The items in the five-story building included paper goods, school supplies, office equipment, household items, novelties, sundries and “many other items too numerous to mention,” according to a public auction sale notice in the Cincinnati Enquirer in late November 1964.
“They were going to sell off all this stuff, but selling five stories worth of goods was impractical,” Droganes said. “My father and his friend agreed to take whatever they wanted first, and they would sell the rest.”
That resulted in a more manageable two stories worth of items, and among the items James Droganes found were the boxes full of unopened 1950s Topps cards, unsold inventory that had been sitting around for several years.
“Oh yeah, they still had scads of things to sell,” Sam Droganes said.
Droganes became quite a salesman himself, following in the footsteps of his father and grandfather, who had come to the United States from Greece.
His grandfather, Soterios D. Drouganis, was born in Neokoreon, Greece, in 1879. Soterios sailed to New York in June 1903 and became an American citizen in 1920. In 1918, Sam Droganes (using his new, Americanized name) opened a candy store in downtown Covington, Kentucky. James Droganes became interested in selling fireworks in 1932, when he was 14, reasoning correctly that the Great Depression was limiting the confectionary business due to sugar shortages.

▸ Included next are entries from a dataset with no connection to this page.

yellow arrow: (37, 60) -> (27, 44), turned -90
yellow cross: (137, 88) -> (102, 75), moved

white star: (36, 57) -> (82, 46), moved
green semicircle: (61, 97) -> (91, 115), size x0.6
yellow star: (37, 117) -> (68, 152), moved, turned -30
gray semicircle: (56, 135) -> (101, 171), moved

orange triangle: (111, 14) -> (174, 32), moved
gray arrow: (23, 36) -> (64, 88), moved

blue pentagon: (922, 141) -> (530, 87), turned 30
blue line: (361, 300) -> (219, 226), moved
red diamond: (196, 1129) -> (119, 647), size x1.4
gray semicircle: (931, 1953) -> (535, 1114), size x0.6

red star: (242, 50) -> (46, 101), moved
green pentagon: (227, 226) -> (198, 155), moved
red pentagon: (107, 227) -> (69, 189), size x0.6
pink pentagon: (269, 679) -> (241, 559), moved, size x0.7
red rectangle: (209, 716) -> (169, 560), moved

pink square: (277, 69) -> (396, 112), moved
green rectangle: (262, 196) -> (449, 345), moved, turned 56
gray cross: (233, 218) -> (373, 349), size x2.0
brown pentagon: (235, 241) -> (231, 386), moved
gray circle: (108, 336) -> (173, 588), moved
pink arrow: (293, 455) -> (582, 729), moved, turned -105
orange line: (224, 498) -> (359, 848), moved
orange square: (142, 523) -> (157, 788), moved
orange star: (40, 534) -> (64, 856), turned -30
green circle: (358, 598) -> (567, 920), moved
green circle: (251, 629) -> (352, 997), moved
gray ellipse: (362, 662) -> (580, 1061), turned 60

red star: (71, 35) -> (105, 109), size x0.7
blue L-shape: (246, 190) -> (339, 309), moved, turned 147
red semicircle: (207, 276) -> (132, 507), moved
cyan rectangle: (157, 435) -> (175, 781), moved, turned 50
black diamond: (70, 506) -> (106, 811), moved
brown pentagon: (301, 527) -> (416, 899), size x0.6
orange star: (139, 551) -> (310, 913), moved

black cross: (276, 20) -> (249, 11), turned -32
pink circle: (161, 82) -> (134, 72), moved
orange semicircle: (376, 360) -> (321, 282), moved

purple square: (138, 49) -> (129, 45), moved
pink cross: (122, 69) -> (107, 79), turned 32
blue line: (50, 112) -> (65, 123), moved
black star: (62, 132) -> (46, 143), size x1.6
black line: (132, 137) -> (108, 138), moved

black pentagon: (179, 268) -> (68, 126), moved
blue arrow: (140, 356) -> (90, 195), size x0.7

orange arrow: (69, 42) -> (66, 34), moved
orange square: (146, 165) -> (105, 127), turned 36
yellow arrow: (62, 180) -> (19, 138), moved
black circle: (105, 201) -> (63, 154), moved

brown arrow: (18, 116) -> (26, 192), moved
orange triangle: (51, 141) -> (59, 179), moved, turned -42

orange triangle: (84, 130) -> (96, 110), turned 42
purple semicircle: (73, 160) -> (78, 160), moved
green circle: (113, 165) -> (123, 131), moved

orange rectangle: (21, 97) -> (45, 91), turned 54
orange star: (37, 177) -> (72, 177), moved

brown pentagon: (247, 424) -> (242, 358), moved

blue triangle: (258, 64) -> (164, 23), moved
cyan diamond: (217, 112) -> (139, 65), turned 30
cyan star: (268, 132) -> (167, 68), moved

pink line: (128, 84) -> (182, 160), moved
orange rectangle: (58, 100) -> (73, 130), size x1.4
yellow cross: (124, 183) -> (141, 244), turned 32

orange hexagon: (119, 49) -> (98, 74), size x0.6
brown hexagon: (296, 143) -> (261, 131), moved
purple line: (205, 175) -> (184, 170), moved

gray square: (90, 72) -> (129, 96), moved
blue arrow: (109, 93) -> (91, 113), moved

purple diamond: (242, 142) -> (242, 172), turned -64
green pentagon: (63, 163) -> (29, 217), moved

The Premium Fireworks Co. was established, and, like his father, young Sam took to the business early.
“I was working in the store by the time I was 5,” Droganes said. “I couldn’t spell or read, but I could count.”
Droganes grew up in Fort Mitchell, Kentucky, and rooted for the Cincinnati Reds. Pete Rose was his favorite player.
“I met him once when I was young, ironically, at a racetrack,” Droganes said, noting that the encounter occurred during baseball’s offseason.
“Some of the people I’ve admired the most are the ones who fell from grace,” he said, mentioning Rose and former Louisville basketball coach Rick Pitino.
“I don’t know what the parallel is, but it’s there,” Droganes laughed.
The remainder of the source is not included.